I haven’t quite figured out how I came to be dancing to I Should Be So Lucky on the platform at Zouk last night, but I’m sure grievous lapses in judgment were involved.

Temporary aberration. Temporary aberration.

In other news, I spent the two days before this debacle in a less embarassing fashion. Tuesday was another excursion with Pei Ee – we scoured Bedok for cheap shoes and she introduced me to the joys of the McFlurry with Oreos. Wednesday was lunch with Luke and Mrs Goh at a rather good Vietnamese noodle place in Holland Village, plus terrarium searching for her daughter’s science project, then beloved Ghim Moh hawker centre for Luan Qi Ba Zao, which deserves a little elucidation.

Luan Qi Ba Zao is the Ghim Moh hawker centre’s special creation for its numerous Rafflesian patrons (our college was across the road, and there’s nothing like a sugar’n’ice overload to make the heat, dust and undone tutorials of the day go away). Loosely translated, its name is a Chinese idiom which means “everything crazily everywhere” (er, very loosely translated), although in the stall’s English menu it is inexplicably referred to as Get Down. Go figure.
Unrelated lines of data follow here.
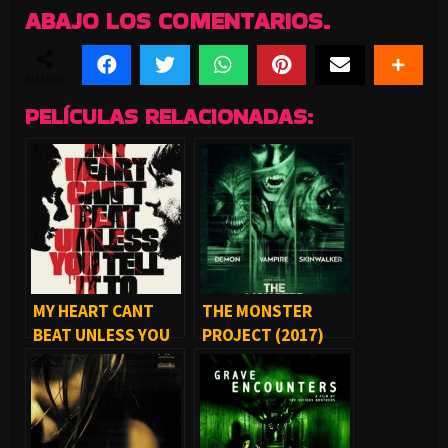
ABAJO LOS COMENTARIOS.
SHARES
PELÍCULAS RELACIONADAS:
MY HEART CANT
THE MONSTER
BEAT UNLESS YOU
PROJECT (2017)
TELL IT TO (2021)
Anyway, it’s a wild concoction of condensed milk, ice, fruit cocktail, peaches, longans and chunks of almond jelly, which may appear strange cupfellows (hence “everything crazily everywhere”) but work together wonderfully well once slurped.

Rafflesians first learn about Luan Qi Ba Zao in the orientation booklet the student council produces. On first reading about it, I asked Luke (former student council hack) if it was for real, or if it was just part of a cruel joke played on unsuspecting JC1s – I’m not quite sure how to explain this to non-Chinese speakers, but going up and asking for a Luan Qi Ba Zao if no such dish actually existed on the menu would be something like going to a NYC hotdog vendor and asking for a Whimmy Whammy Ding Dong Phlugelwhip.

Luke’s reply: It’s real, but if they tell you to try the Ta Ma De (it’s a Chinese swear phrase), think twice.

Luan-Zi-Ba-Zaoness was then mitigated by the structure and logic of debating, or rather, watching the new team debate, and then being hypercritical of their flaws in a rather merciless debrief.

Then full speed ahead to Orchard Road for dinner with assorted CAPers (alumni of the Creative Arts Programme) and thwarted Memento viewing attempt, finally ending up in the arcade, where my stagger into temporary aberration probably began with Dance Dance Revolution.

I should have realized at that point that I was inexorably destined for cheese.